The fibre coating must be extremely light, flexible and chemically stable. It shall neither cause allergic reactions nor shall it irritate the skin or occasion any other discomfiture. It shall be resistant to chafing and laundering. At the same time, it shall not impede the garments ability to soak up sweat. If this sounds like a highly demanding set of requirements to you, then that's because it is a highly demanding set of requirements. You'd expect people to de duly impressed if someone goes and solves that task, right? However, apparently, impressed, they're not.
I'd say that there is a significant market for such products, once the designers will have sorted out the teething problems. This market should extend far beyond the space business. That's the definition of a spin-off. I'm thinking not only of extreme sports and medical applications, such as patients who are temporarily forced to reduce their personal hygiene by their medical condition, or others who suffer from a robust body odour problem that is impervious even to painstaking adherence to hygiene.

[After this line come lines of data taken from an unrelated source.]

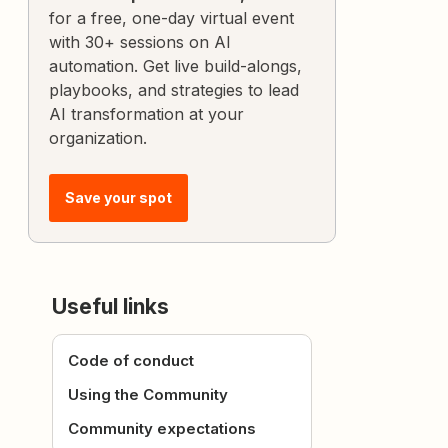
for a free, one-day virtual event
with 30+ sessions on AI
automation. Get live build-alongs,
playbooks, and strategies to lead
AI transformation at your
organization.
Save your spot
Useful links
Code of conduct
Using the Community
Community expectations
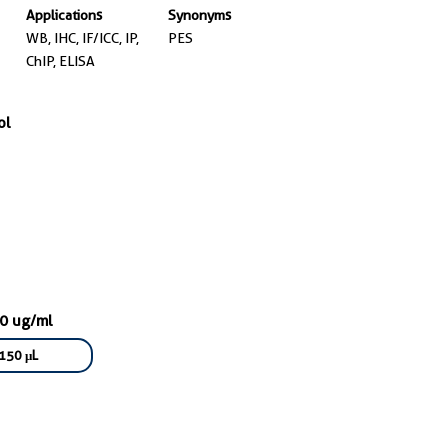
Applications
Synonyms
WB, IHC, IF/ICC, IP,
PES
ChIP, ELISA
ol
00 ug/ml
150 μL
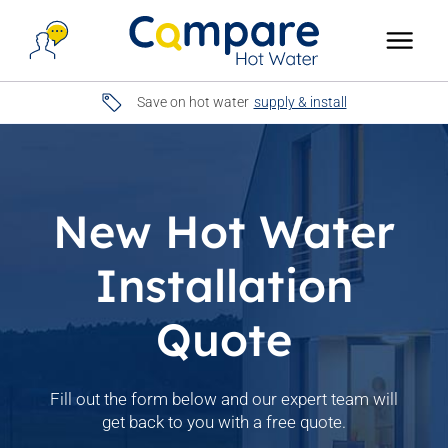
Save on hot water
supply & install
New Hot Water
Installation
Quote
Fill out the form below and our expert team will
get back to you with a free quote.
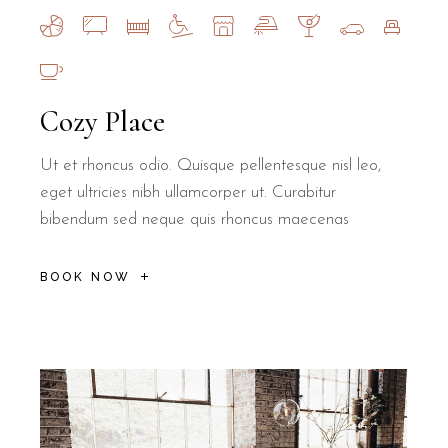
Cozy Place
Ut et rhoncus odio. Quisque pellentesque nisl leo,
eget ultricies nibh ullamcorper ut. Curabitur
bibendum sed neque quis rhoncus maecenas
BOOK NOW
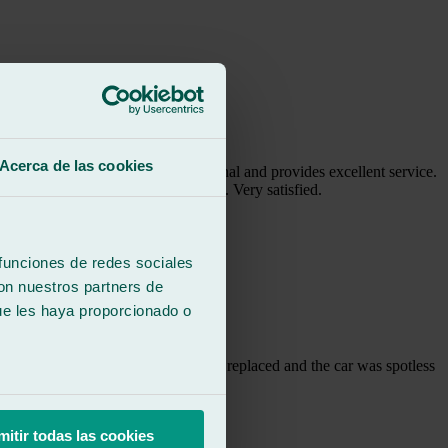
Acerca de las cookies
s Maika is super professional and provides excellent service.
 to the clients I have recommended. Very satisfied.
 funciones de redes sociales
con nuestros partners de
ue les haya proporcionado o
m the same day, the window had been replaced and the car was spotless
mitir todas las cookies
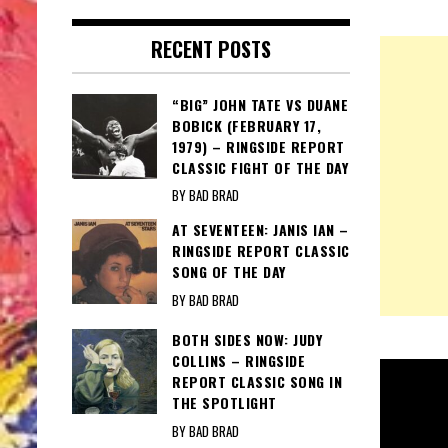
RECENT POSTS
“BIG” JOHN TATE VS DUANE
BOBICK (FEBRUARY 17,
1979) – RINGSIDE REPORT
CLASSIC FIGHT OF THE DAY
BY BAD BRAD
AT SEVENTEEN: JANIS IAN –
RINGSIDE REPORT CLASSIC
SONG OF THE DAY
BY BAD BRAD
BOTH SIDES NOW: JUDY
COLLINS – RINGSIDE
REPORT CLASSIC SONG IN
THE SPOTLIGHT
BY BAD BRAD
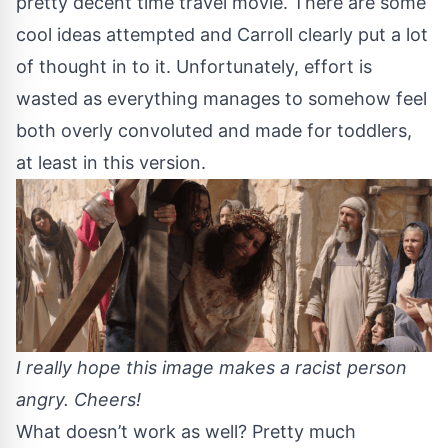
pretty decent time travel movie. There are some
cool ideas attempted and Carroll clearly put a lot
of thought in to it. Unfortunately, effort is
wasted as everything manages to somehow feel
both overly convoluted and made for toddlers,
at least in this version.
I really hope this image makes a racist person
angry. Cheers!
What doesn’t work as well? Pretty much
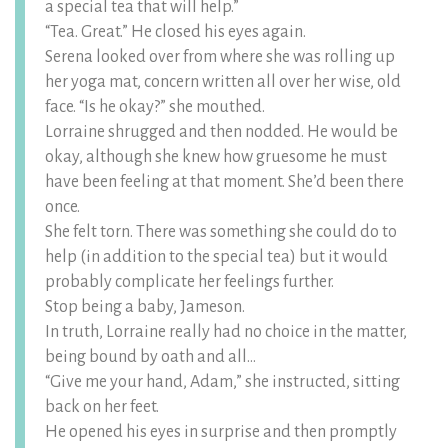
a special tea that will help.”
“Tea. Great.” He closed his eyes again.
Serena looked over from where she was rolling up
her yoga mat, concern written all over her wise, old
face. “Is he okay?” she mouthed.
Lorraine shrugged and then nodded. He would be
okay, although she knew how gruesome he must
have been feeling at that moment. She’d been there
once.
She felt torn. There was something she could do to
help (in addition to the special tea) but it would
probably complicate her feelings further.
Stop being a baby, Jameson.
In truth, Lorraine really had no choice in the matter,
being bound by oath and all…
“Give me your hand, Adam,” she instructed, sitting
back on her feet.
He opened his eyes in surprise and then promptly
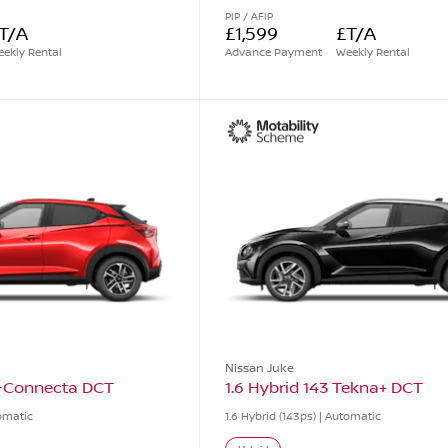
PIP / AFIP
T/A
£1,599
£T/A
ekly Rental
Advance Payment
Weekly Rental
Nissan Juke
N-Connecta DCT
1.6 Hybrid 143 Tekna+ DCT
tomatic
1.6 Hybrid (143ps) | Automatic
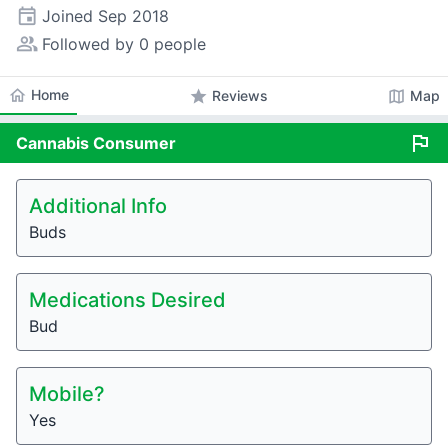
event
Joined
Sep 2018
people_alt
Followed by 0 people
home
Home
star
map
Reviews
Map
flag
Cannabis
Consumer
Additional Info
Buds
Medications Desired
Bud
Mobile?
Yes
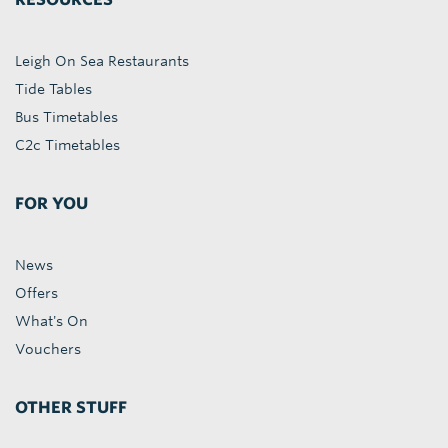
Leigh On Sea Restaurants
Tide Tables
Bus Timetables
C2c Timetables
FOR YOU
News
Offers
What's On
Vouchers
OTHER STUFF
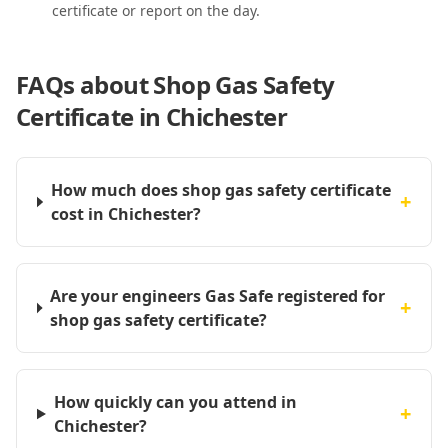
certificate or report on the day.
FAQs about
Shop Gas Safety
Certificate in Chichester
How much does shop gas safety certificate
+
cost in Chichester?
Are your engineers Gas Safe registered for
+
shop gas safety certificate?
How quickly can you attend in
+
Chichester?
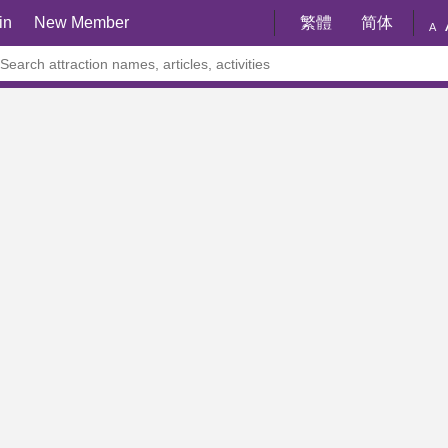
in
New Member
繁體
简体
A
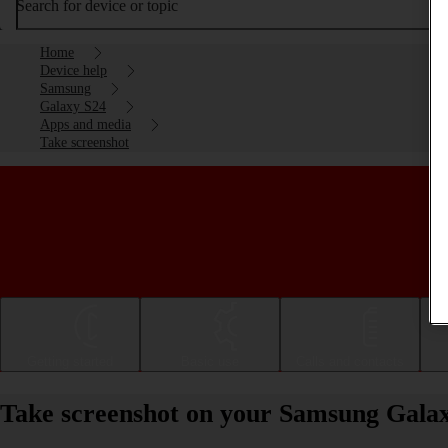
Search for device or topic
Home
Device help
Samsung
Galaxy S24
Apps and media
Take screenshot
Getting started
Basic use
Calls and contacts
Take screenshot on your Samsung Gala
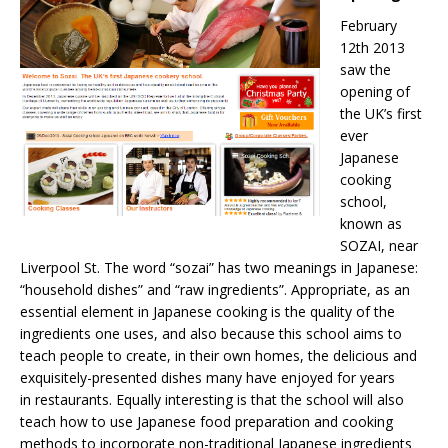
February
12th 2013
saw the
opening of
the UK’s first
ever
Japanese
cooking
school,
known as
SOZAI, near
Liverpool St. The word “sozai” has two meanings in Japanese:
“household dishes” and “raw ingredients”. Appropriate, as an
essential element in Japanese cooking is the quality of the
ingredients one uses, and also because this school aims to
teach people to create, in their own homes, the delicious and
exquisitely-presented dishes many have enjoyed for years
in restaurants. Equally interesting is that the school will also
teach how to use Japanese food preparation and cooking
methods to incorporate non-traditional Japanese ingredients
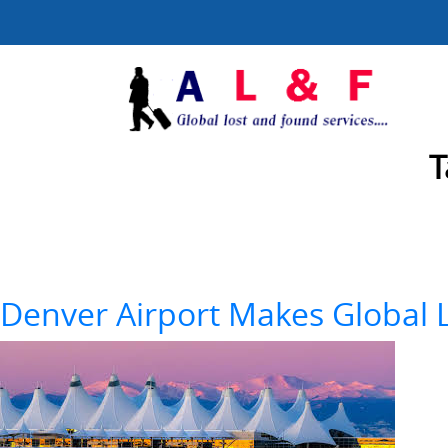
T
Denver Airport Makes Global L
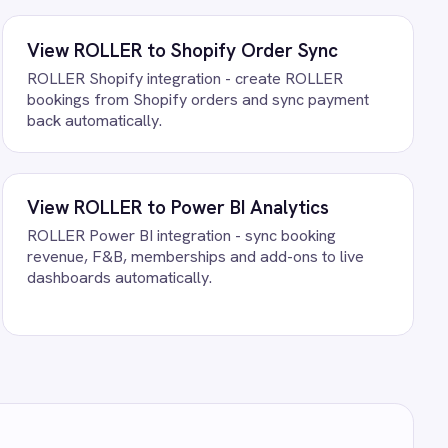
ng against your own data.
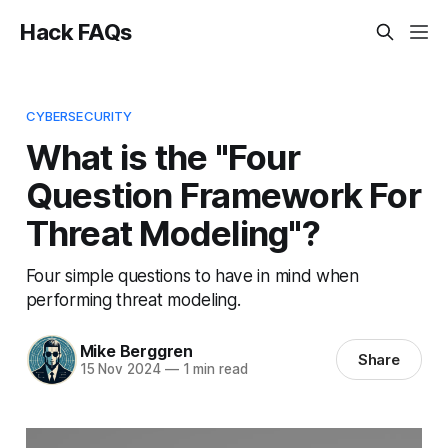
Hack FAQs
CYBERSECURITY
What is the "Four
Question Framework For
Threat Modeling"?
Four simple questions to have in mind when
performing threat modeling.
Mike Berggren
Share
15 Nov 2024
—
1 min read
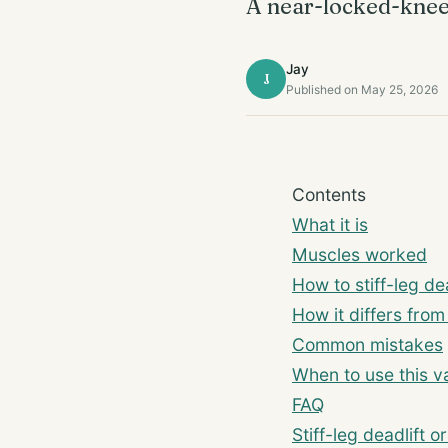
A near-locked-knee 
Jay
J
Published on May 25, 2026
Contents
What it is
Muscles worked
How to stiff-leg dea
How it differs fro
Common mistakes
When to use this va
FAQ
Stiff-leg deadlift 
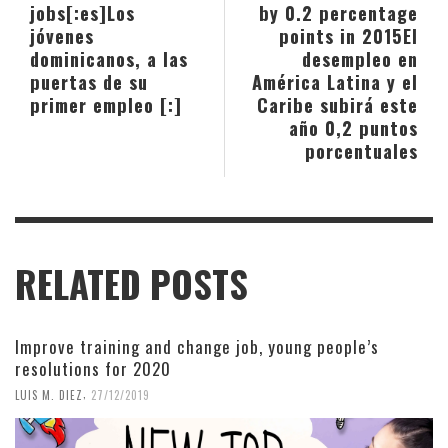
jobs[:es]Los
by 0.2 percentage
jóvenes
points in 2015
El
dominicanos, a las
desempleo en
puertas de su
América Latina y el
primer empleo [:]
Caribe subirá este
año 0,2 puntos
porcentuales
RELATED POSTS
Improve training and change job, young people’s
resolutions for 2020
,
LUIS M. DIEZ
27/12/2019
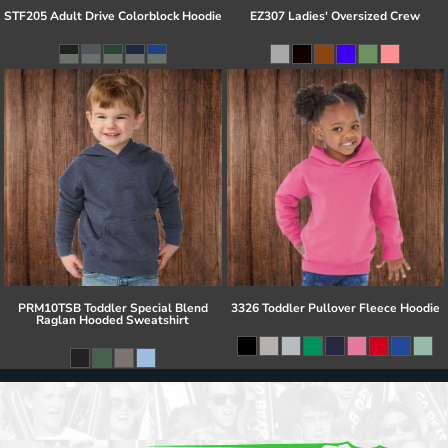
STF205 Adult Drive Colorblock Hoodie
EZ307 Ladies' Oversized Crew
PRM10TSB Toddler Special Blend
3326 Toddler Pullover Fleece Hoodie
Raglan Hooded Sweatshirt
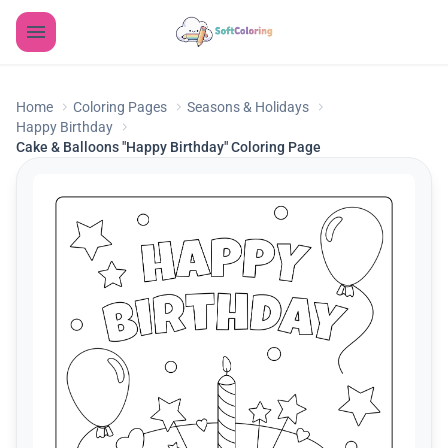
Home
Coloring Pages
Seasons & Holidays
Happy Birthday
Cake & Balloons "Happy Birthday" Coloring Page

No, I assume that the prime customer base will be in that legion of road warriors, the growing army of business travellers who, in our globalized world economy, are forced by circumstances to attend business meetings right after transoceanic flights and who have a real concern that the socks they've been wearing throughout a very long, arduous day may be ... well, stankin' up the place and thus antagonizing their business associates, if you see what I mean. Smirk if you like, but don't tell me that this is a far-fetched scenario.
There obviously is a wide range of potential applications for such products and an equally broad range of market opportunities. Those who scoff now may find out to their chagrin, in the near future, that they are losing market shares in an environment that is changing very quickly and fundamentally with the advent of a superior technology. This market will then be dominated by others who are visionary enough to see beyond the immediate reason to scoff.
This happens all the time, and it will happen again.